Título: STF abranda lei sobre armas
Autor: Brígido, Carolina
Fonte: O Globo, 03/05/2007, O País, p. 3

Tribunal derruba do Estatuto do Desarmamento punições a porte e comércio ilegal.

OSupremo Tribunal Federal (STF) desfigurou ontem o Estatuto do Desarmamento, em vigor no país desde dezembro de 2003, ao tornar mais brandas as punições ao porte ilegal e ao comércio ilegal de armas. A maioria dos ministros concordou em derrubar três dos principais dispositivos do estatuto. Foram considerados inconstitucionais os artigos 14 e 15, que estabeleciam como inafiançáveis o porte ilegal de armas e o disparo em via pública ou local habitado. Por último, foi retirado do estatuto o artigo 21, que impedia a concessão de liberdade provisória a quem fosse preso por porte de arma de uso restrito, comércio ou tráfico internacional de armas.

Agora, quem for pego praticando os crimes definidos nos artigos 14 e 15 terá direito a pagar fiança para sair da prisão. E quem for preso pelos crimes do artigo 21 poderá responder em liberdade ao julgamento, enquanto ainda for possível recorrer da eventual sentença condenatória. Nos dois casos, o juiz terá de examinar a situação específica antes de conceder ou não os benefícios previstos. Normalmente, a liberdade provisória e o pagamento de fiança são negados para quem já tenha cometido o mesmo crime.

A decisão foi tomada pela corte durante o julgamento de uma ação direta de inconstitucionalidade proposta em janeiro de 2004 pelo PTB. Estavam em pauta outras nove ações semelhantes que também contestavam o Estatuto do Desarmamento. O mesmo resultado do julgamento principal foi estendido para essas ações. Entre os autores, estão partidos políticos e entidades de defesa do uso de armas.

A discussão sobre o tema foi longa e controversa. As ações questionavam a constitucionalidade de todo o estatuto. O relator, ministro Ricardo Lewandowski, concordou em banir apenas os artigos 14, 15 e 21. Ele argumentou que a Constituição lista os crimes inafiançáveis, e não cita porte ilegal de arma e disparo em via pública. Entre os crimes com este tratamento, a Constituição inclui tortura, tráfico de drogas e terrorismo.

Presunção da inocência prevalece

O ministro Carlos Ayres Britto foi o primeiro a discordar. Para ele, o Congresso, que aprovou o estatuto, teria competência para definir outros crimes inafiançáveis. Apenas mais três ministros concordaram com Britto, que foi vencido, e a votação terminou com o placar de 6 a 4. Ao votar pela manutenção do disparo com arma de fogo em via pública na lista de crimes inafiançáveis, o ministro Marco Aurélio de Mello ressaltou que o Legislativo estava preocupado com o crescimento da violência no país quando aprovou o Estatuto do Desarmamento:

- A decisão do legislador levou em consideração a quadra vivida. Espero não presenciar o dia em que todos nós teremos que sair à rua de colete.
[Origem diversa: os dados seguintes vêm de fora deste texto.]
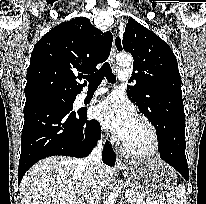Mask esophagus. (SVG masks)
<instances>
[{"label":"esophagus","instance_id":"esophagus-1","mask_svg":"<svg viewBox=\"0 0 206 204\" xmlns=\"http://www.w3.org/2000/svg\"><path fill=\"white\" fill-rule=\"evenodd\" d=\"M115 58H116V47H115V35L113 34V43H112V48H111L110 57H109V61H110V64L112 65V67H115V65H116ZM116 167L118 169H123L125 167V165L120 157H117Z\"/></svg>","mask_w":206,"mask_h":204}]
</instances>
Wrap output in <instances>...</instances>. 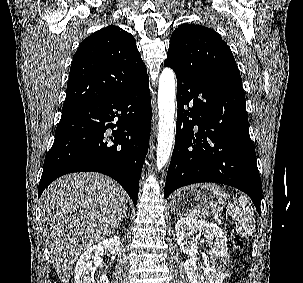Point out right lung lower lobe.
Masks as SVG:
<instances>
[{
  "instance_id": "98d812e1",
  "label": "right lung lower lobe",
  "mask_w": 303,
  "mask_h": 283,
  "mask_svg": "<svg viewBox=\"0 0 303 283\" xmlns=\"http://www.w3.org/2000/svg\"><path fill=\"white\" fill-rule=\"evenodd\" d=\"M150 128L149 80L127 92L62 113L53 146L45 157L38 197L62 175L92 171L115 179L136 205Z\"/></svg>"
}]
</instances>
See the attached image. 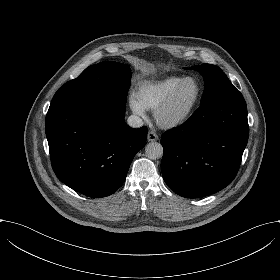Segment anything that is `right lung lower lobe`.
I'll return each mask as SVG.
<instances>
[{"mask_svg":"<svg viewBox=\"0 0 280 280\" xmlns=\"http://www.w3.org/2000/svg\"><path fill=\"white\" fill-rule=\"evenodd\" d=\"M125 106L103 97L58 90L46 115L52 168L75 191L100 198L125 181L136 153L145 146L147 128H130Z\"/></svg>","mask_w":280,"mask_h":280,"instance_id":"right-lung-lower-lobe-1","label":"right lung lower lobe"}]
</instances>
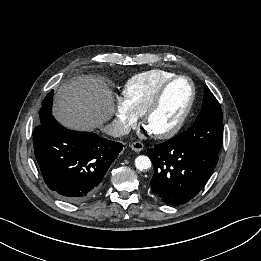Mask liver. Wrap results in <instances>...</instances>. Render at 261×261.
Listing matches in <instances>:
<instances>
[{"mask_svg":"<svg viewBox=\"0 0 261 261\" xmlns=\"http://www.w3.org/2000/svg\"><path fill=\"white\" fill-rule=\"evenodd\" d=\"M113 110L107 84L101 78L84 75L59 87L53 115L68 128L91 131L106 122Z\"/></svg>","mask_w":261,"mask_h":261,"instance_id":"liver-1","label":"liver"}]
</instances>
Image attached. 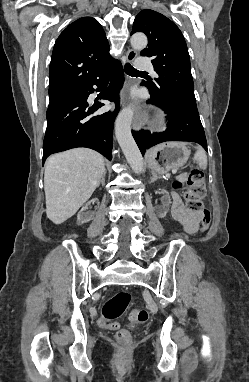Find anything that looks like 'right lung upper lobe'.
<instances>
[{
	"label": "right lung upper lobe",
	"instance_id": "right-lung-upper-lobe-1",
	"mask_svg": "<svg viewBox=\"0 0 249 382\" xmlns=\"http://www.w3.org/2000/svg\"><path fill=\"white\" fill-rule=\"evenodd\" d=\"M110 60L106 34L92 17L70 24L55 42L49 69L50 103L82 89Z\"/></svg>",
	"mask_w": 249,
	"mask_h": 382
}]
</instances>
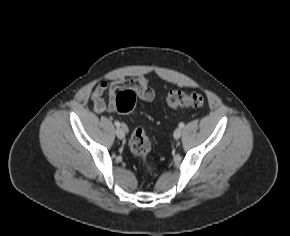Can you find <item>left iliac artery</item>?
<instances>
[{"mask_svg":"<svg viewBox=\"0 0 290 236\" xmlns=\"http://www.w3.org/2000/svg\"><path fill=\"white\" fill-rule=\"evenodd\" d=\"M179 127H180V128H183V127H184V123H180V124H179Z\"/></svg>","mask_w":290,"mask_h":236,"instance_id":"1","label":"left iliac artery"}]
</instances>
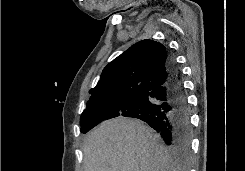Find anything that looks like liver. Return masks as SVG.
Masks as SVG:
<instances>
[{"label": "liver", "mask_w": 245, "mask_h": 171, "mask_svg": "<svg viewBox=\"0 0 245 171\" xmlns=\"http://www.w3.org/2000/svg\"><path fill=\"white\" fill-rule=\"evenodd\" d=\"M84 171H179L160 136L137 119L103 122L83 145Z\"/></svg>", "instance_id": "obj_1"}]
</instances>
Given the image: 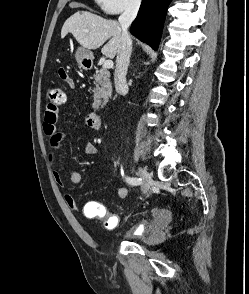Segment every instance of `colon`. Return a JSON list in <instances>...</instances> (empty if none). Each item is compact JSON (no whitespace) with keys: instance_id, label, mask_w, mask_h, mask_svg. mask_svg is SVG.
I'll use <instances>...</instances> for the list:
<instances>
[{"instance_id":"1","label":"colon","mask_w":249,"mask_h":294,"mask_svg":"<svg viewBox=\"0 0 249 294\" xmlns=\"http://www.w3.org/2000/svg\"><path fill=\"white\" fill-rule=\"evenodd\" d=\"M59 72L63 75L65 74L64 69H60ZM64 102V92L61 88L53 87L48 91V105L59 106Z\"/></svg>"}]
</instances>
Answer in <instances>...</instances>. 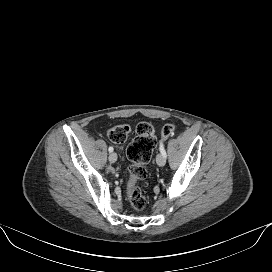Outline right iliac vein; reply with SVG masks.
I'll list each match as a JSON object with an SVG mask.
<instances>
[{
	"instance_id": "right-iliac-vein-1",
	"label": "right iliac vein",
	"mask_w": 272,
	"mask_h": 272,
	"mask_svg": "<svg viewBox=\"0 0 272 272\" xmlns=\"http://www.w3.org/2000/svg\"><path fill=\"white\" fill-rule=\"evenodd\" d=\"M109 161L111 163H115L117 161V154L115 152H111L109 154Z\"/></svg>"
}]
</instances>
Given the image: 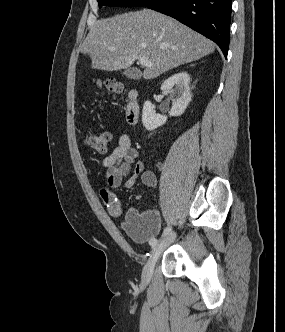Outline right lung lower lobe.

Em relação ao artigo 21, Lewandowski ponderou que proibir a liberdade provisória é desrespeitar o princípio constitucional da presunção da inocência. O ministro defende que o acusado de cometer o crime tenha direito a responder em liberdade até a última instância do Judiciário, quando não tiver mais possibilidade de recorrer de sentença condenatória. "A possibilidade de o acusado aguardar solto o desfecho de seu processo criminal é garantia constitucional", afirmou a defesa do PTB na ação. O único a discordar foi Marco Aurélio.

O STF manteve no Estatuto do Desarmamento os demais artigos. Um dos temas discutidos foi a tese, sustentada pelo PTB, de que o estatuto não poderia ter sido aprovado pelo Congresso. Segundo o partido, o Legislativo não tem competência para dar atribuições a um órgão do Executivo - o Sistema Nacional de Armas, ligado ao Ministério da Justiça. A tarefa seria exclusiva do presidente da República. O Sinarm tem entre suas atribuições autorizar ou não a compra de armas de fogo por cidadãos.

A ação do PTB também alegou que o estatuto desrespeitaria o direito de propriedade e de legítima defesa, mas o STF manteve a lei.